- Born: 29 June 1928 Nanning, Guangxi, China
- Died: 6 December 2017 (aged 89) Beijing, China
- Education: Tsinghua University
- Scientific career
- Fields: Applied physics
- Workplaces: National University of Defense Technology

= Gao Bolong =

Chinese laser physicist

Gao Bolong (高伯龙 (Gāo Bólóng, Kao Po-lung); 1928–2017) was a pioneering Chinese laser physicist.

Gao was born in Nanning, Guangxi. Following his father, he lived in several cities in his childhood. When the Japanese invaded Guangxi in 1944, Gao joined the Nationalist Army. He returned to school after the end of the WWII. In 1951, he graduated in physics from Tsinghua University.
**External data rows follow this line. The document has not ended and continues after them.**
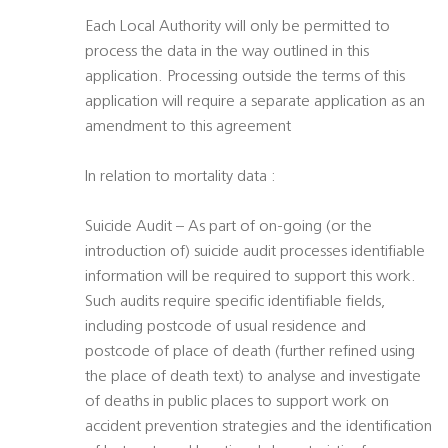
Each Local Authority will only be permitted to
process the data in the way outlined in this
application. Processing outside the terms of this
application will require a separate application as an
amendment to this agreement
In relation to mortality data :
Suicide Audit – As part of on-going (or the
introduction of) suicide audit processes identifiable
information will be required to support this work.
Such audits require specific identifiable fields,
including postcode of usual residence and
postcode of place of death (further refined using
the place of death text) to analyse and investigate
of deaths in public places to support work on
accident prevention strategies and the identification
Gao hoped to engage in basic research, but was assigned to then Institute of Applied Physics of the Chinese Academy of Sciences. He was transferred to Harbin Institute of Military Engineering in 1954, and then to Changsha in 1970. Gao was appointed the leader of a scientific team to develop the domestic ring laser gyroscope there. The final prototype was built in 1994. He also improved the coating technology. He became a professor in 1978, and was elected an academician of the Chinese Academy of Engineering in 1997.

During the Anti-Rightist Campaign, Gao was denounced for "lacking progressive political consciousness" in 1958 and banished to the countryside, where he developed asthma. When the Cultural Revolution began, he was denounced again.